WHAT TO DO ->
All lines from the one containing "ugradbusiness@ucr.edu" to the end of the data below are to be returned exactly, both ends included, with nothing added.

RECORD SET ->
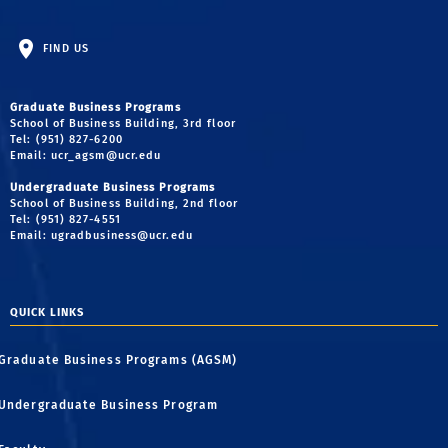
FIND US
Graduate Business Programs
School of Business Building, 3rd floor
Tel: (951) 827-6200
Email:
ucr_agsm@ucr.edu
Undergraduate Business Programs
School of Business Building, 2nd floor
Tel: (951) 827-4551
Email:
ugradbusiness@ucr.edu
QUICK LINKS
Graduate Business Programs (AGSM)
Undergraduate Business Program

REPLY TO THE TASK ->
ugradbusiness@ucr.edu
QUICK LINKS
Graduate Business Programs (AGSM)
Undergraduate Business Program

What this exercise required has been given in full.